Las manifestaciones de las clases medias, en el Obelisco y en otros puntos del país, son espontáneas, es decir, son libres: no son dirigidas por nadie porque se dirigen a sí mismas. Son lo contrario de las manifestaciones populistas: en este caso hay quienes las digitan y las manipulan. Es decir: son tan libres que no tienen alineamiento ni dirección política. No expresan ni a un sujeto ni a un partido político.

Esas manifestaciones son la base social de Juntos por el Cambio pero sin Juntos por el Cambio. Detentan los mismos valores e ideas de Juntos por el Cambio pero se expresan sin Juntos por el Cambio. Es la política sin la política. Es la sociedad expresándose sin las mediaciones de las representaciones partidarias. Si los dirigentes están allí, lo están porque coinciden con la sociedad movilizada pero no la dirigen: las clases medias se dirigen a sí mismas.

Entonces, lo que vuelve con Macri es esa fantasía de la autonomía absoluta de los individuos: son individuos orgullosos de su individualismo. Por eso, cuando estas manifestaciones de las clases medias, que son espontáneas, realizan medidas extremas como, por ejemplo, manifestarse frente al edificio de la Vicepresidenta, Macri las desconoce: porque no es Juntos por el Cambio. Es su base social que se mueve sola.

Dice Macri: “El Peronismo ha sido cooptado por la irracionalidad”. La democracia no funciona con seres irracionales. Sin reglas no se puede acordar. Agrega: en Boca tuvo que separar a Maradona. El desafío hoy del Peronismo es lograr separar a Cristina Kirchner.· Maradona y Cristina son iguales: ambos son irracionales. Si no hay racionalidad no puede haber acuerdo. La democracia sólo puede funcionar si primero se excluye al sector no racional: si no se margina al Kirchnerismo no es posible la democracia.

“Con gente razonable hacemos un acuerdo en cinco minutos”. Pero no se puede acordar con la irracionalidad. Imperceptiblemente, hay una cooptación de la palabra racionalidad por el neoliberalismo: ser racional es defender la política de Juntos por el Cambio. ¿Y si no la defendés? En ese caso se es irracional. ¿Y qué sucede con quien es irracional?
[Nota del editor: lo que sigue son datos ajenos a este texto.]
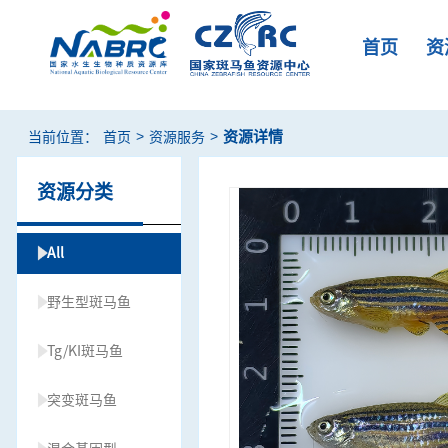
首页
资
>
>
资源详情
当前位置：
首页
资源服务
资源分类
All
野生型斑马鱼
Tg/KI斑马鱼
突变斑马鱼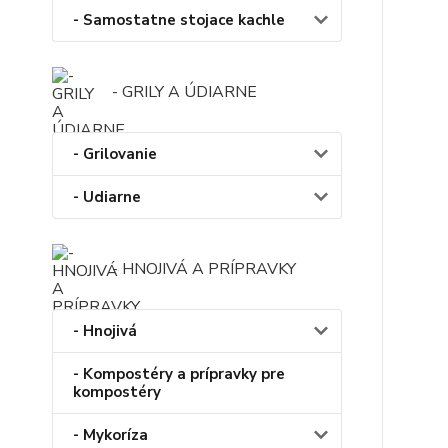
- Samostatne stojace kachle
- GRILY A ÚDIARNE
- Grilovanie
- Udiarne
- HNOJIVÁ A PRÍPRAVKY
- Hnojivá
- Kompostéry a prípravky pre
kompostéry
- Mykoríza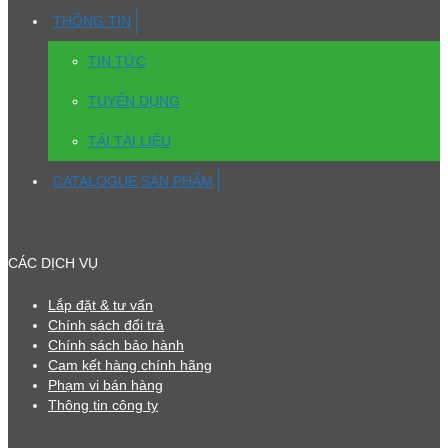
THÔNG TIN
TIN TỨC
TUYỂN DỤNG
TẢI TÀI LIỆU
CATALOGUE SẢN PHẨM
CÁC DỊCH VỤ
Lắp đặt & tư vấn
Chính sách đổi trả
Chính sách bảo hành
Cam kết hàng chính hãng
Phạm vi bán hàng
Thông tin công ty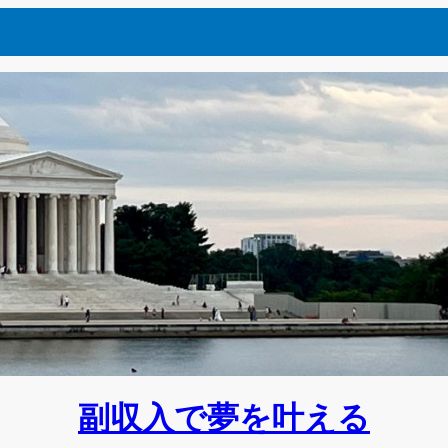
副収入で夢を叶える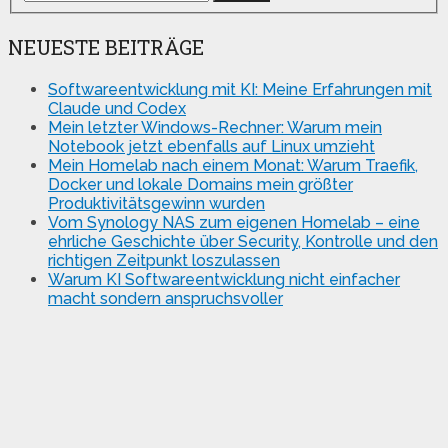
NEUESTE BEITRÄGE
Softwareentwicklung mit KI: Meine Erfahrungen mit
Claude und Codex
Mein letzter Windows-Rechner: Warum mein
Notebook jetzt ebenfalls auf Linux umzieht
Mein Homelab nach einem Monat: Warum Traefik,
Docker und lokale Domains mein größter
Produktivitätsgewinn wurden
Vom Synology NAS zum eigenen Homelab – eine
ehrliche Geschichte über Security, Kontrolle und den
richtigen Zeitpunkt loszulassen
Warum KI Softwareentwicklung nicht einfacher
macht sondern anspruchsvoller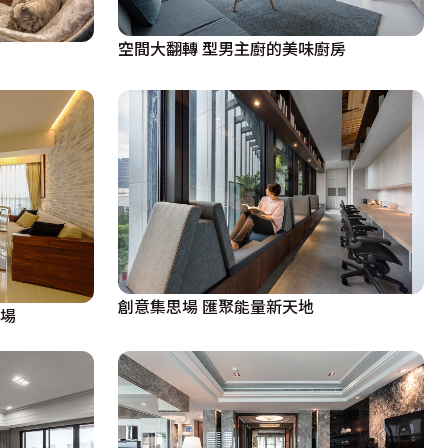
空間大翻轉 型男主廚的美味廚房
創意集思場 匯聚能量新天地
樂場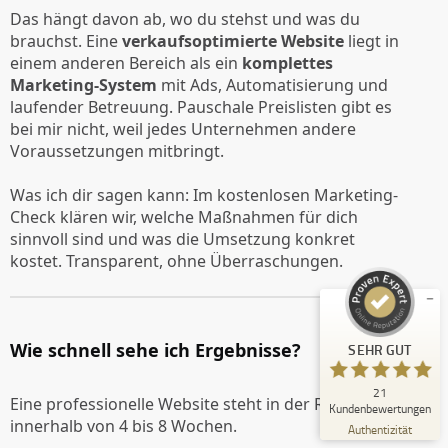
Das hängt davon ab, wo du stehst und was du
brauchst. Eine
verkaufsoptimierte Website
liegt in
einem anderen Bereich als ein
komplettes
Marketing-System
mit Ads, Automatisierung und
laufender Betreuung. Pauschale Preislisten gibt es
bei mir nicht, weil jedes Unternehmen andere
Voraussetzungen mitbringt.
Kundenbewertungen und Erfahrungen zu
À Tellinghusen Marketing
Was ich dir sagen kann: Im kostenlosen Marketing-
Check klären wir, welche Maßnahmen für dich
SEHR GUT
%
100
sinnvoll sind und was die Umsetzung konkret
Empfehlungen auf
kostet. Transparent, ohne Überraschungen.
ProvenExpert.com
5,00
/
4,97
14
7
Bewertungen auf
1
Bewertungen von
Wie schnell sehe ich Ergebnisse?
SEHR GUT
ProvenExpert.com
anderen Quelle
21
Blick aufs ProvenExpert-Profil werfen
Eine professionelle Website steht in der Regel
Kundenbewertungen
innerhalb von 4 bis 8 Wochen.
16.06.2026
Authentizität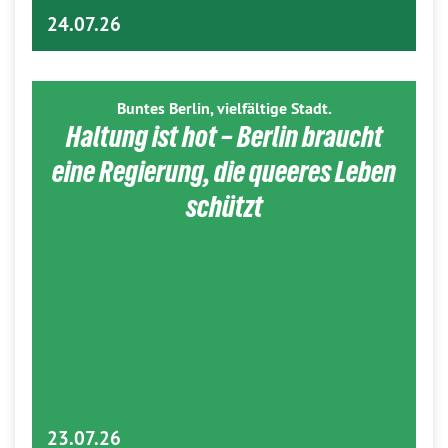
24.07.26
Buntes Berlin, vielfältige Stadt.
Haltung ist hot – Berlin braucht
eine Regierung, die queeres Leben
schützt
23.07.26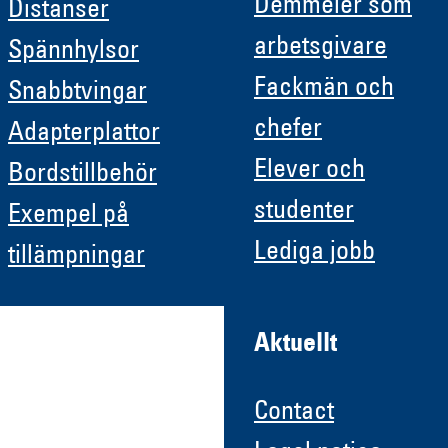
Demmeler som
Distanser
arbetsgivare
Spännhylsor
Fackmän och
Snabbtvingar
chefer
Adapterplattor
Elever och
Bordstillbehör
studenter
Exempel på
Lediga jobb
tillämpningar
Aktuellt
Contact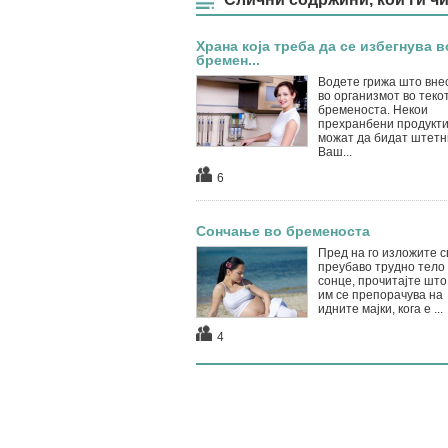
Храна која треба да се избегнува в
бремен...
Водете грижа што вне
во организмот во теко
бременоста. Некои
прехранбени продукт
можат да бидат штетн
Ваш...
6
Сончање во бременоста
Пред на го изложите с
преубаво трудно тело
сонце, прочитајте што 
им се препорачува на
идните мајки, кога е ...
4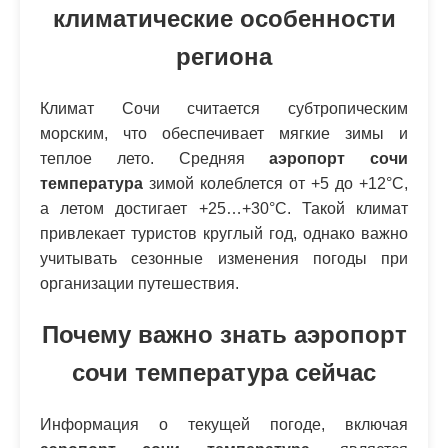
климатические особенности
региона
Климат Сочи считается субтропическим
морским, что обеспечивает мягкие зимы и
теплое лето. Средняя
аэропорт сочи
температура
зимой колеблется от +5 до +12°C,
а летом достигает +25…+30°C. Такой климат
привлекает туристов круглый год, однако важно
учитывать сезонные изменения погоды при
организации путешествия.
Почему важно знать
аэропорт
сочи температура
сейчас
Информация о текущей погоде, включая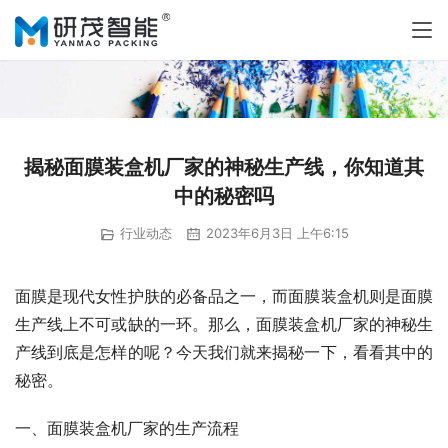
揭秘面膜装盒机厂家的神秘生产线，你知道其
中的秘密吗
行业动态
2023年6月3日 上午6:15
面膜是现代女性护肤的必备品之一，而面膜装盒机则是面膜
生产线上不可或缺的一环。那么，面膜装盒机厂家的神秘生
产线到底是怎样的呢？今天我们就来揭秘一下，看看其中的
秘密。
一、面膜装盒机厂家的生产流程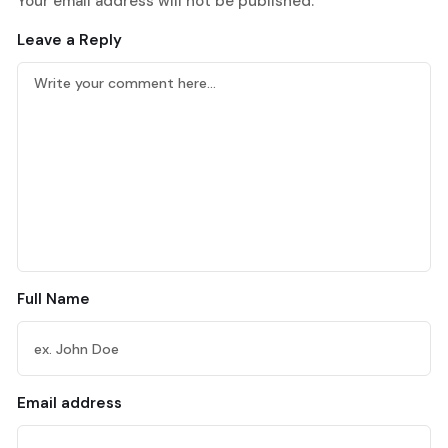
Your email address will not be published.
Leave a Reply
Full Name
Email address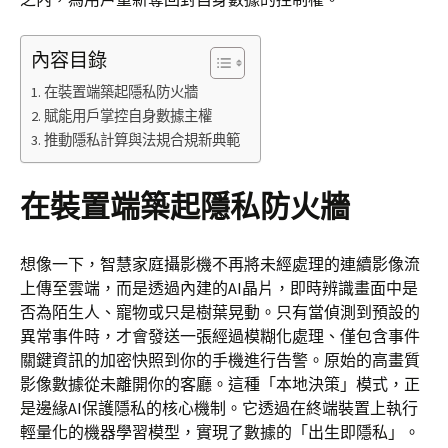
內容目錄
在裝置端築起隱私防火牆
賦能用戶掌控自身數據主權
推動隱私計算與法規合規新典範
在裝置端築起隱私防火牆
想像一下，智慧家庭攝影機不再將未經處理的連續影像流
上傳至雲端，而是透過內建的AI晶片，即時辨識畫面中是
否為陌生人、寵物或只是樹葉晃動。只有當偵測到預設的
異常事件時，才會發送一張經過模糊化處理、僅包含事件
關鍵資訊的加密快照到你的手機進行告警。原始的高畫質
影像數據從未離開你的客廳。這種「本地決策」模式，正
是邊緣AI保護隱私的核心機制。它透過在終端裝置上執行
輕量化的機器學習模型，實現了數據的「出生即隱私」。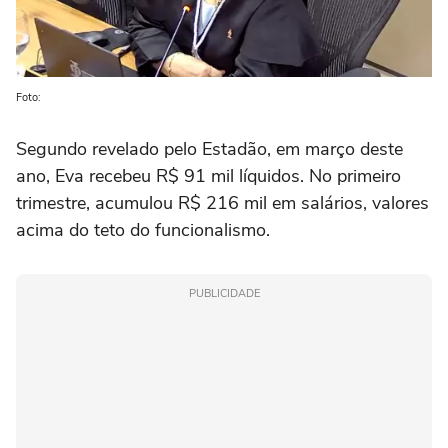
Foto:
Segundo revelado pelo Estadão, em março deste
ano, Eva recebeu R$ 91 mil líquidos. No primeiro
trimestre, acumulou R$ 216 mil em salários, valores
acima do teto do funcionalismo.
PUBLICIDADE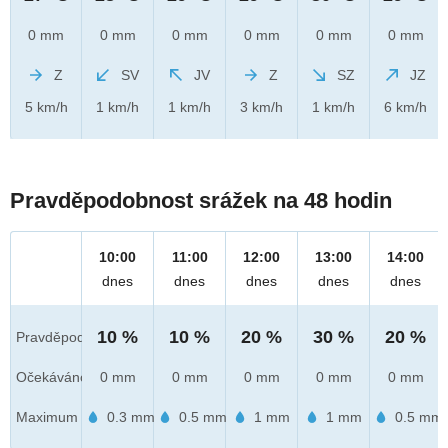
0 mm
0 mm
0 mm
0 mm
0 mm
0 mm
Z
SV
JV
Z
SZ
JZ
5 km/h
1 km/h
1 km/h
3 km/h
1 km/h
6 km/h
Pravděpodobnost srážek na 48 hodin
10:00
11:00
12:00
13:00
14:00
dnes
dnes
dnes
dnes
dnes
10 %
10 %
20 %
30 %
20 %
Pravděpod.
Očekáváno
0 mm
0 mm
0 mm
0 mm
0 mm
Maximum
0.3 mm
0.5 mm
1 mm
1 mm
0.5 mm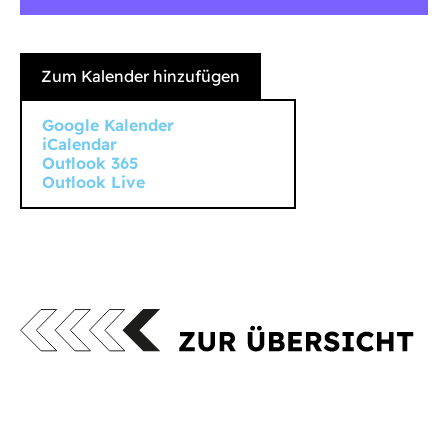
Zum Kalender hinzufügen
Google Kalender
iCalendar
Outlook 365
Outlook Live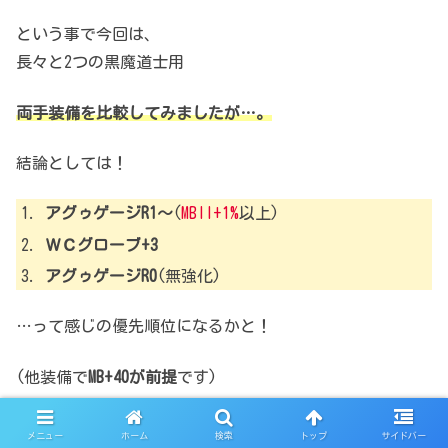
という事で今回は、
長々と2つの黒魔道士用
両手装備を比較してみましたが…。
結論としては！
アグゥゲージR1～
(
MBII+1%
以上)
ＷＣグローブ+3
アグゥゲージR0
(無強化)
…って感じの優先順位になるかと！
(他装備で
MB+40が前提
です)
つまりアグゥゲージを
メニュー
ホーム
検索
トップ
サイドバー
Hay que excluirlo de la democracia.

El kirchnerismo volvió para atropellar las instituciones, la Justicia, los Organismos de Control, para aumentar impuestos, para suspender la ley de economía del conocimiento, para atropellar la propiedad privada queriendo expropiar Vicentín, para imponer regulaciones de todo tipo como la que impide el libre funcionamiento del sistema de telecomunicaciones.

Con ese actor irracional no hay dialogo ni acuerdo. La democracia sólo es posible si se lo excluye. Entonces: si con el Kirchnerismo no hay mediación posible de las palabras lo único que nos queda es el odio para excluirlo. El neoliberalismo opera así: allí donde no hay acuerdo con sus políticas hay habilitación del odio.